I sighed. “All right. There’s a crisis. What I don’t understand is why, exactly. Oh, I know, I know. I woke up the Undead world with my songs and videos. And Akasha awoke and went on a rampage. All right. I get it. But why are all those mavericks everywhere now? They weren’t before. And what’s the impact of these ancient ones rising, and why do we need a Queen of the Damned in the first place? So Mekare and Maharet don’t care to rule. So what? Akasha never ruled. Why didn’t things simply lapse back to the way they’d always been?”
“Because the whole world was changing,” said David impatiently.
“Lestat, don’t you see, what you did in ‘coming out’ as a vampire to the public was part of the zeitgeist. No, it didn’t change the mortal world in any way, of course not, but how can you underestimate the effects of your books, your words, all of it on all the blood drinkers in existence? You gave the inchoate masses out there an origin story, a terminology, and a personal poetry! Of course this waked old ones. Of course this invigorated and charged apathetic ones.
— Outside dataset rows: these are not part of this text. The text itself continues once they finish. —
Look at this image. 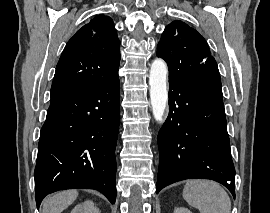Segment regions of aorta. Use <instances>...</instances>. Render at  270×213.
<instances>
[{"label": "aorta", "instance_id": "762f6f07", "mask_svg": "<svg viewBox=\"0 0 270 213\" xmlns=\"http://www.w3.org/2000/svg\"><path fill=\"white\" fill-rule=\"evenodd\" d=\"M167 65L162 59H155L151 65L149 74L150 100L153 116L156 121L162 123L168 102L167 92Z\"/></svg>", "mask_w": 270, "mask_h": 213}]
</instances>
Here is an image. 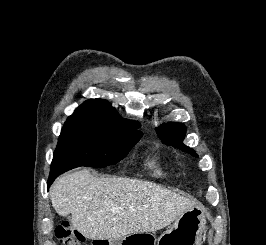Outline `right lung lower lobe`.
Returning a JSON list of instances; mask_svg holds the SVG:
<instances>
[{"label":"right lung lower lobe","mask_w":266,"mask_h":245,"mask_svg":"<svg viewBox=\"0 0 266 245\" xmlns=\"http://www.w3.org/2000/svg\"><path fill=\"white\" fill-rule=\"evenodd\" d=\"M58 175H59L58 173H50L49 180H48V188H49V186L52 184V182L54 181V179H55Z\"/></svg>","instance_id":"1"}]
</instances>
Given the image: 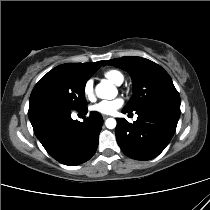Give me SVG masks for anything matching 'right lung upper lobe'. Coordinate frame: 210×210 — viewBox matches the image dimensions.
Returning <instances> with one entry per match:
<instances>
[{"label": "right lung upper lobe", "instance_id": "1", "mask_svg": "<svg viewBox=\"0 0 210 210\" xmlns=\"http://www.w3.org/2000/svg\"><path fill=\"white\" fill-rule=\"evenodd\" d=\"M103 63L104 61H99V62H94V63H66L60 66H57V68H66L79 74H90L94 70L97 71Z\"/></svg>", "mask_w": 210, "mask_h": 210}]
</instances>
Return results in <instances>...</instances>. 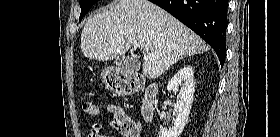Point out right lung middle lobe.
<instances>
[{
    "mask_svg": "<svg viewBox=\"0 0 280 137\" xmlns=\"http://www.w3.org/2000/svg\"><path fill=\"white\" fill-rule=\"evenodd\" d=\"M99 0H80L81 14L79 21L88 13L90 8Z\"/></svg>",
    "mask_w": 280,
    "mask_h": 137,
    "instance_id": "dd1d6c3e",
    "label": "right lung middle lobe"
}]
</instances>
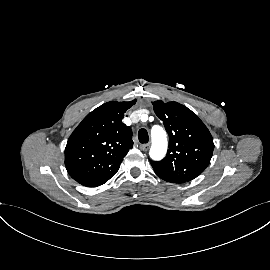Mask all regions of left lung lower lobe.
Returning <instances> with one entry per match:
<instances>
[{"label": "left lung lower lobe", "mask_w": 270, "mask_h": 270, "mask_svg": "<svg viewBox=\"0 0 270 270\" xmlns=\"http://www.w3.org/2000/svg\"><path fill=\"white\" fill-rule=\"evenodd\" d=\"M161 179L168 181V182H172V183H185L186 181L174 176H170V175H166V174H162V173H158L155 172Z\"/></svg>", "instance_id": "left-lung-lower-lobe-1"}]
</instances>
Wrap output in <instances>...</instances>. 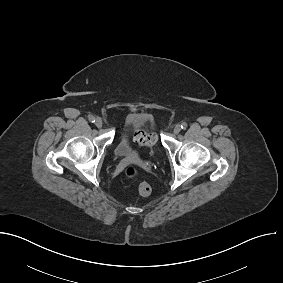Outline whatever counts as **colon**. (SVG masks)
I'll use <instances>...</instances> for the list:
<instances>
[{
    "label": "colon",
    "instance_id": "1",
    "mask_svg": "<svg viewBox=\"0 0 283 283\" xmlns=\"http://www.w3.org/2000/svg\"><path fill=\"white\" fill-rule=\"evenodd\" d=\"M135 140L142 146H149L151 144L150 134L143 130H138L135 133ZM125 173L129 178H136L139 176V170L135 166L127 167ZM138 192L142 196H147L151 192V187L147 182L143 181L138 185Z\"/></svg>",
    "mask_w": 283,
    "mask_h": 283
}]
</instances>
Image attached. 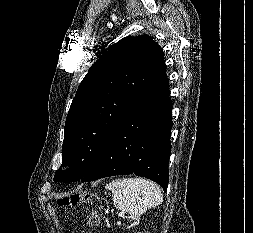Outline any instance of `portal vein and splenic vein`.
<instances>
[{"label":"portal vein and splenic vein","instance_id":"18ae733b","mask_svg":"<svg viewBox=\"0 0 253 233\" xmlns=\"http://www.w3.org/2000/svg\"><path fill=\"white\" fill-rule=\"evenodd\" d=\"M118 216H119V217L124 216V212H123V213H122V212H120V213L118 214Z\"/></svg>","mask_w":253,"mask_h":233}]
</instances>
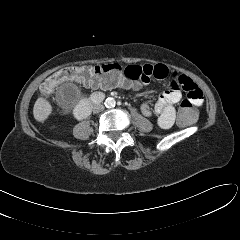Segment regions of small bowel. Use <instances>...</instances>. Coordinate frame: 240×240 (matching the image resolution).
I'll return each instance as SVG.
<instances>
[{"mask_svg": "<svg viewBox=\"0 0 240 240\" xmlns=\"http://www.w3.org/2000/svg\"><path fill=\"white\" fill-rule=\"evenodd\" d=\"M126 73L132 80L123 84L126 88H140L149 82L151 78L160 80L169 79V88L161 93L152 109L149 103H143L141 111L143 115L149 117L153 113L157 115V124L162 129L172 126L176 115V104L182 99V92L186 93L187 99L195 106L199 107L203 103L201 89L186 75L178 72H170L163 64L130 65L126 68ZM93 88H111L110 86H91Z\"/></svg>", "mask_w": 240, "mask_h": 240, "instance_id": "obj_1", "label": "small bowel"}]
</instances>
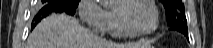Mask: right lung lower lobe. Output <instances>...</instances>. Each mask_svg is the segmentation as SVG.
<instances>
[{"instance_id": "obj_1", "label": "right lung lower lobe", "mask_w": 213, "mask_h": 48, "mask_svg": "<svg viewBox=\"0 0 213 48\" xmlns=\"http://www.w3.org/2000/svg\"><path fill=\"white\" fill-rule=\"evenodd\" d=\"M53 12H65L70 14L69 12H67L66 10H64L63 8H61L58 5L55 4H47L45 5L40 11H39V17L35 19V23L32 25L31 29H33L35 27V25L43 18H45L47 15H49L50 13ZM72 15V14H71Z\"/></svg>"}]
</instances>
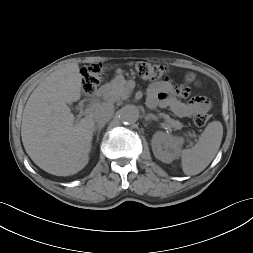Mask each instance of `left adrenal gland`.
I'll use <instances>...</instances> for the list:
<instances>
[{
    "instance_id": "1",
    "label": "left adrenal gland",
    "mask_w": 253,
    "mask_h": 253,
    "mask_svg": "<svg viewBox=\"0 0 253 253\" xmlns=\"http://www.w3.org/2000/svg\"><path fill=\"white\" fill-rule=\"evenodd\" d=\"M145 120L149 121V120H158L156 116H154L153 114H148L145 116Z\"/></svg>"
}]
</instances>
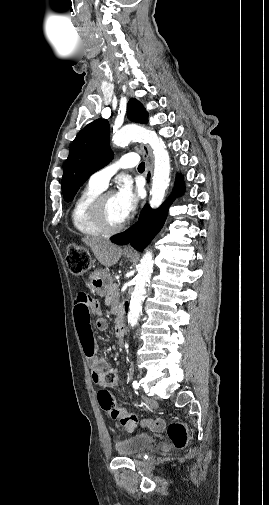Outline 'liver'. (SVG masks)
Segmentation results:
<instances>
[{
	"label": "liver",
	"mask_w": 269,
	"mask_h": 505,
	"mask_svg": "<svg viewBox=\"0 0 269 505\" xmlns=\"http://www.w3.org/2000/svg\"><path fill=\"white\" fill-rule=\"evenodd\" d=\"M82 241L91 248L98 261L107 268L115 265L122 255V249L110 241L96 237H84Z\"/></svg>",
	"instance_id": "6515ba94"
}]
</instances>
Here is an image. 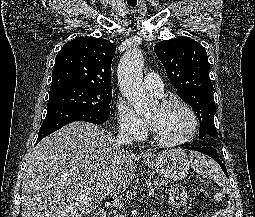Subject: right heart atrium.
<instances>
[{
    "label": "right heart atrium",
    "instance_id": "d8ad5b80",
    "mask_svg": "<svg viewBox=\"0 0 255 217\" xmlns=\"http://www.w3.org/2000/svg\"><path fill=\"white\" fill-rule=\"evenodd\" d=\"M116 118L118 130L121 134L137 139L146 135V124L137 116L132 107L120 100L116 105Z\"/></svg>",
    "mask_w": 255,
    "mask_h": 217
}]
</instances>
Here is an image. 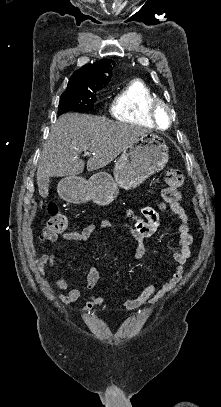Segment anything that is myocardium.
Here are the masks:
<instances>
[{
    "label": "myocardium",
    "mask_w": 221,
    "mask_h": 407,
    "mask_svg": "<svg viewBox=\"0 0 221 407\" xmlns=\"http://www.w3.org/2000/svg\"><path fill=\"white\" fill-rule=\"evenodd\" d=\"M164 111L167 115V124L165 127H161L159 124V114L160 112ZM151 116L153 123L160 129H168L173 121V113L171 107L165 103L162 100H156L152 105H151Z\"/></svg>",
    "instance_id": "f54148a6"
}]
</instances>
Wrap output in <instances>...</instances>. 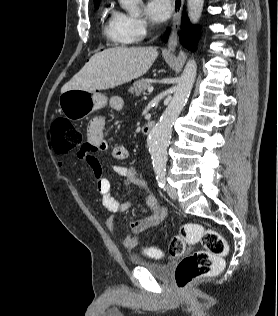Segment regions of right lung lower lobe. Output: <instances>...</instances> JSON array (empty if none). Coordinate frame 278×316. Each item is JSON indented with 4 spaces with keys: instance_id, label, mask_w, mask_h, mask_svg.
<instances>
[{
    "instance_id": "obj_1",
    "label": "right lung lower lobe",
    "mask_w": 278,
    "mask_h": 316,
    "mask_svg": "<svg viewBox=\"0 0 278 316\" xmlns=\"http://www.w3.org/2000/svg\"><path fill=\"white\" fill-rule=\"evenodd\" d=\"M168 34H169V31H167V32H166V34L164 35V38H163V39H164V41H166V40H167V36H168Z\"/></svg>"
}]
</instances>
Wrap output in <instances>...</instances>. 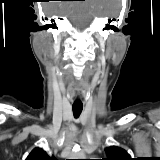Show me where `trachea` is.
<instances>
[{
  "label": "trachea",
  "mask_w": 160,
  "mask_h": 160,
  "mask_svg": "<svg viewBox=\"0 0 160 160\" xmlns=\"http://www.w3.org/2000/svg\"><path fill=\"white\" fill-rule=\"evenodd\" d=\"M73 114L77 118L83 110V105H73L72 106Z\"/></svg>",
  "instance_id": "trachea-1"
}]
</instances>
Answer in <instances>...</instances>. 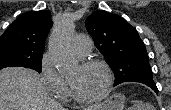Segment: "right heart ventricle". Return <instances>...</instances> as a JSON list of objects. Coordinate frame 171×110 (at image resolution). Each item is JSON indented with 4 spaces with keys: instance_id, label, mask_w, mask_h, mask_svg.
Returning <instances> with one entry per match:
<instances>
[{
    "instance_id": "right-heart-ventricle-1",
    "label": "right heart ventricle",
    "mask_w": 171,
    "mask_h": 110,
    "mask_svg": "<svg viewBox=\"0 0 171 110\" xmlns=\"http://www.w3.org/2000/svg\"><path fill=\"white\" fill-rule=\"evenodd\" d=\"M69 97V90H68V86L66 84V87H65V91H64V94L62 97H60L61 100H64V99H67Z\"/></svg>"
}]
</instances>
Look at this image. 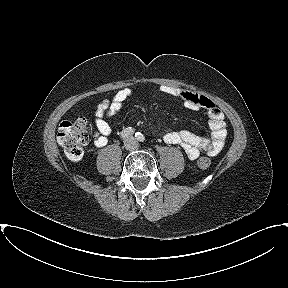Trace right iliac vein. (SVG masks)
I'll list each match as a JSON object with an SVG mask.
<instances>
[{
  "label": "right iliac vein",
  "mask_w": 288,
  "mask_h": 288,
  "mask_svg": "<svg viewBox=\"0 0 288 288\" xmlns=\"http://www.w3.org/2000/svg\"><path fill=\"white\" fill-rule=\"evenodd\" d=\"M128 147H129V144H128V142H127V144H126Z\"/></svg>",
  "instance_id": "63e3f726"
}]
</instances>
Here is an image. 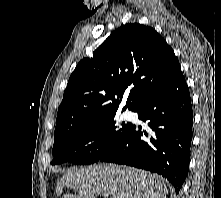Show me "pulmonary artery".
<instances>
[{
    "label": "pulmonary artery",
    "instance_id": "obj_1",
    "mask_svg": "<svg viewBox=\"0 0 221 198\" xmlns=\"http://www.w3.org/2000/svg\"><path fill=\"white\" fill-rule=\"evenodd\" d=\"M124 115H125V116H128V115H129V113H128V112H125V113H124Z\"/></svg>",
    "mask_w": 221,
    "mask_h": 198
}]
</instances>
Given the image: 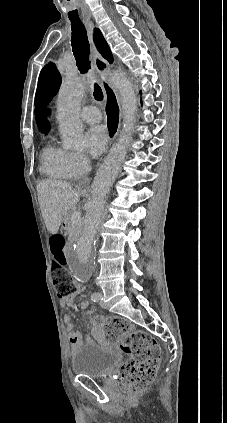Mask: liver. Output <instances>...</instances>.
<instances>
[{"label":"liver","instance_id":"1","mask_svg":"<svg viewBox=\"0 0 227 423\" xmlns=\"http://www.w3.org/2000/svg\"><path fill=\"white\" fill-rule=\"evenodd\" d=\"M38 202L50 233H57L68 211L73 210L84 196V190H74L68 182L42 180L37 186Z\"/></svg>","mask_w":227,"mask_h":423}]
</instances>
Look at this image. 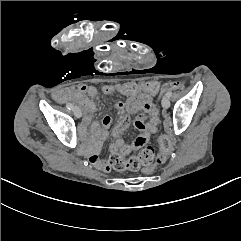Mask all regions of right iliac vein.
Returning <instances> with one entry per match:
<instances>
[{"label":"right iliac vein","instance_id":"obj_1","mask_svg":"<svg viewBox=\"0 0 241 241\" xmlns=\"http://www.w3.org/2000/svg\"><path fill=\"white\" fill-rule=\"evenodd\" d=\"M73 113L75 115L76 118H80L82 116V111L79 107H74L73 109Z\"/></svg>","mask_w":241,"mask_h":241}]
</instances>
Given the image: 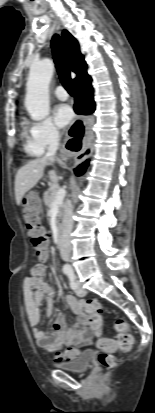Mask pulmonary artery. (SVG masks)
<instances>
[{
  "instance_id": "e3ab8cb5",
  "label": "pulmonary artery",
  "mask_w": 155,
  "mask_h": 413,
  "mask_svg": "<svg viewBox=\"0 0 155 413\" xmlns=\"http://www.w3.org/2000/svg\"><path fill=\"white\" fill-rule=\"evenodd\" d=\"M54 93H55V96H56L59 100L65 101V100H67V98H68V93H67V91L64 89V87H62V86H58V87L55 89Z\"/></svg>"
}]
</instances>
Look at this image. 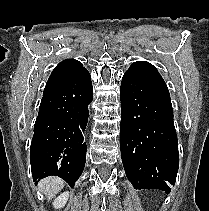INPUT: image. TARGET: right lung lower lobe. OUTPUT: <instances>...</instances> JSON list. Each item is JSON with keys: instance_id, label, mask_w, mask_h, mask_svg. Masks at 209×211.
I'll use <instances>...</instances> for the list:
<instances>
[{"instance_id": "obj_1", "label": "right lung lower lobe", "mask_w": 209, "mask_h": 211, "mask_svg": "<svg viewBox=\"0 0 209 211\" xmlns=\"http://www.w3.org/2000/svg\"><path fill=\"white\" fill-rule=\"evenodd\" d=\"M92 99L91 77L85 68L43 94L30 147L35 184L55 175L74 186L86 162L83 133Z\"/></svg>"}]
</instances>
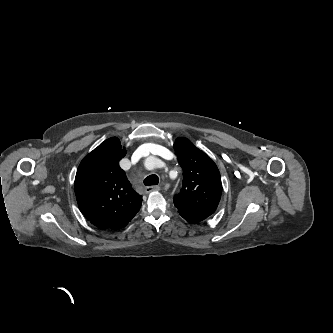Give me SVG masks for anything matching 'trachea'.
Listing matches in <instances>:
<instances>
[{
  "label": "trachea",
  "mask_w": 333,
  "mask_h": 333,
  "mask_svg": "<svg viewBox=\"0 0 333 333\" xmlns=\"http://www.w3.org/2000/svg\"><path fill=\"white\" fill-rule=\"evenodd\" d=\"M158 182H159V178L155 174L149 175L148 177H146L144 179V185H146V186L157 185Z\"/></svg>",
  "instance_id": "obj_1"
}]
</instances>
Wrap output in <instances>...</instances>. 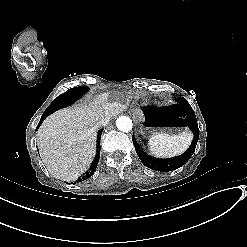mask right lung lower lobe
<instances>
[{
	"label": "right lung lower lobe",
	"instance_id": "1",
	"mask_svg": "<svg viewBox=\"0 0 247 247\" xmlns=\"http://www.w3.org/2000/svg\"><path fill=\"white\" fill-rule=\"evenodd\" d=\"M48 115L46 114H43L38 125H37V128L36 130L39 128V126L42 124V122L44 121V119L47 117ZM101 133H102V130L99 131V134H98V144H97V154H96V157L94 158V160L92 161V164L90 166V169L89 171L86 172V175L83 177L84 179H87L89 177H91L95 170H96V167H97V164L99 162V157H100V137H101Z\"/></svg>",
	"mask_w": 247,
	"mask_h": 247
}]
</instances>
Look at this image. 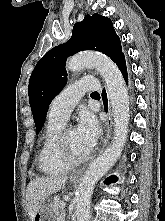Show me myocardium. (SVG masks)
Returning <instances> with one entry per match:
<instances>
[{"instance_id":"1","label":"myocardium","mask_w":165,"mask_h":221,"mask_svg":"<svg viewBox=\"0 0 165 221\" xmlns=\"http://www.w3.org/2000/svg\"><path fill=\"white\" fill-rule=\"evenodd\" d=\"M69 128L63 129L58 138V152L61 159L70 166H77L86 162L92 154V151L89 150L85 155L81 157H76L68 144L67 132Z\"/></svg>"}]
</instances>
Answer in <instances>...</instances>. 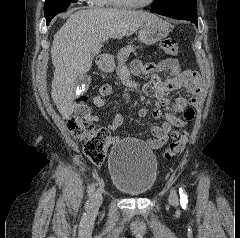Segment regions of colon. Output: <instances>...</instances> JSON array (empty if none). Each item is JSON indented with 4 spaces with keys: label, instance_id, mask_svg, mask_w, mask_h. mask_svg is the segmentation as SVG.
I'll list each match as a JSON object with an SVG mask.
<instances>
[{
    "label": "colon",
    "instance_id": "colon-1",
    "mask_svg": "<svg viewBox=\"0 0 240 238\" xmlns=\"http://www.w3.org/2000/svg\"><path fill=\"white\" fill-rule=\"evenodd\" d=\"M161 50L171 56H177L179 49L176 41L171 38L162 40L159 44ZM91 114L90 105L88 104L87 97H79L74 106L73 115L68 120V129L72 136L79 140H85L84 153L95 163L103 160L106 144H107V131L102 128L93 127L88 121L87 117ZM179 134L174 135V142L164 152V157L170 159L180 155L189 140L188 133L184 132L178 138Z\"/></svg>",
    "mask_w": 240,
    "mask_h": 238
}]
</instances>
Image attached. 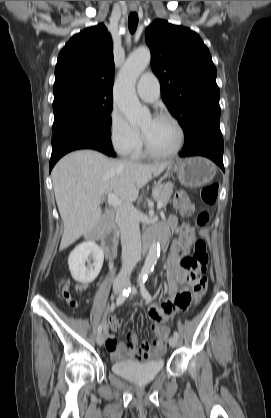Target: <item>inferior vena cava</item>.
<instances>
[{
    "instance_id": "obj_1",
    "label": "inferior vena cava",
    "mask_w": 271,
    "mask_h": 418,
    "mask_svg": "<svg viewBox=\"0 0 271 418\" xmlns=\"http://www.w3.org/2000/svg\"><path fill=\"white\" fill-rule=\"evenodd\" d=\"M116 223L121 233L122 269L115 279V284L129 282V276L141 252V238L135 209L131 202H125L116 211Z\"/></svg>"
}]
</instances>
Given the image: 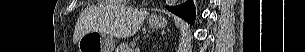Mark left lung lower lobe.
Masks as SVG:
<instances>
[{
    "label": "left lung lower lobe",
    "instance_id": "left-lung-lower-lobe-1",
    "mask_svg": "<svg viewBox=\"0 0 305 52\" xmlns=\"http://www.w3.org/2000/svg\"><path fill=\"white\" fill-rule=\"evenodd\" d=\"M169 11L186 20L187 22L193 24L195 21V12L193 3L191 0L187 1L185 4L180 6H169L167 7Z\"/></svg>",
    "mask_w": 305,
    "mask_h": 52
}]
</instances>
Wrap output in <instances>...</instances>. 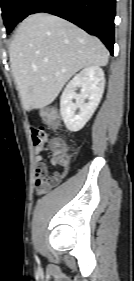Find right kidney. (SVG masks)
<instances>
[{"label":"right kidney","instance_id":"obj_1","mask_svg":"<svg viewBox=\"0 0 134 281\" xmlns=\"http://www.w3.org/2000/svg\"><path fill=\"white\" fill-rule=\"evenodd\" d=\"M104 86V71L97 66L84 68L66 85L60 99V113L68 130L76 132L84 127L100 103ZM77 88H81L80 94L75 92Z\"/></svg>","mask_w":134,"mask_h":281}]
</instances>
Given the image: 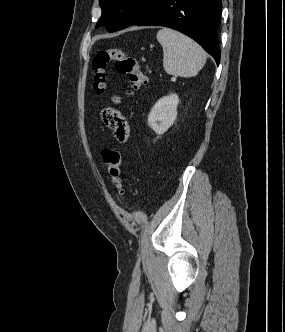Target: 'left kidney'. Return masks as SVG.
<instances>
[{
	"instance_id": "left-kidney-1",
	"label": "left kidney",
	"mask_w": 285,
	"mask_h": 332,
	"mask_svg": "<svg viewBox=\"0 0 285 332\" xmlns=\"http://www.w3.org/2000/svg\"><path fill=\"white\" fill-rule=\"evenodd\" d=\"M178 103V95L170 94L159 99L152 107L148 125L156 134H164L173 125L177 117Z\"/></svg>"
}]
</instances>
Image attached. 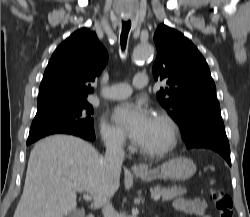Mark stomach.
Instances as JSON below:
<instances>
[{"label": "stomach", "instance_id": "0dacf381", "mask_svg": "<svg viewBox=\"0 0 250 217\" xmlns=\"http://www.w3.org/2000/svg\"><path fill=\"white\" fill-rule=\"evenodd\" d=\"M196 172L194 162L189 158L179 157L171 159L155 169H149L146 173H136L145 182L155 179L184 181L191 178Z\"/></svg>", "mask_w": 250, "mask_h": 217}]
</instances>
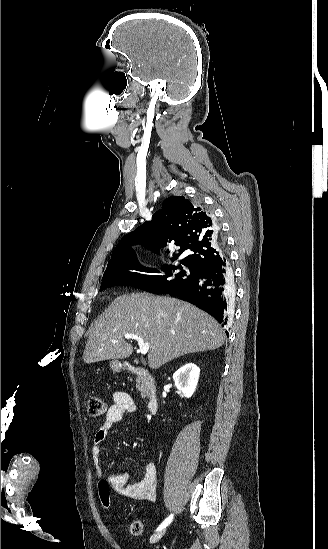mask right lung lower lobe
I'll return each instance as SVG.
<instances>
[{
  "mask_svg": "<svg viewBox=\"0 0 328 549\" xmlns=\"http://www.w3.org/2000/svg\"><path fill=\"white\" fill-rule=\"evenodd\" d=\"M233 273L227 257L195 270L191 280L160 294H170L193 303L212 315L222 326L227 324L228 293L233 291ZM227 333V332H226Z\"/></svg>",
  "mask_w": 328,
  "mask_h": 549,
  "instance_id": "obj_1",
  "label": "right lung lower lobe"
}]
</instances>
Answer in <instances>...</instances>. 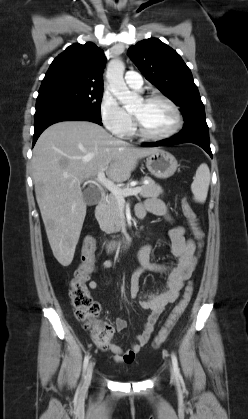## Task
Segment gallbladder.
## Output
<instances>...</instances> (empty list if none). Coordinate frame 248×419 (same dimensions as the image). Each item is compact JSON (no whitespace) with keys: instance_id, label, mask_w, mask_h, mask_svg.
Here are the masks:
<instances>
[{"instance_id":"bac80fb5","label":"gallbladder","mask_w":248,"mask_h":419,"mask_svg":"<svg viewBox=\"0 0 248 419\" xmlns=\"http://www.w3.org/2000/svg\"><path fill=\"white\" fill-rule=\"evenodd\" d=\"M83 198L87 205H95L99 202L101 195L98 189L89 188L84 191Z\"/></svg>"}]
</instances>
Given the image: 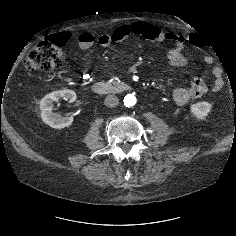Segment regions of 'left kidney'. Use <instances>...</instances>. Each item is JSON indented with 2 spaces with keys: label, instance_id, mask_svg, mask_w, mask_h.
I'll return each instance as SVG.
<instances>
[{
  "label": "left kidney",
  "instance_id": "left-kidney-1",
  "mask_svg": "<svg viewBox=\"0 0 236 236\" xmlns=\"http://www.w3.org/2000/svg\"><path fill=\"white\" fill-rule=\"evenodd\" d=\"M211 109L212 105L205 101L197 102L190 107L191 113L198 119L205 118L211 112Z\"/></svg>",
  "mask_w": 236,
  "mask_h": 236
}]
</instances>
Of course this roused from torpor wanderers who’d given up on their own kind. Of course this emboldened mavericks to make other mavericks using the famous Dark Trick, Dark Gift, Dark Blood, etcetera!”
None of this was said with contempt, no, but it was said with a kind of scholar’s fury.
“And yes, I did my part, I know that,” David continued. “I published the stories of Armand, Pandora, and finally Marius. But the point I’m trying to make is this: you gave a legacy and a definition to a population of shrinking, self-loathing predators who had never dared to claim any such collective identity for themselves. So yes, it changed everything. It had to.”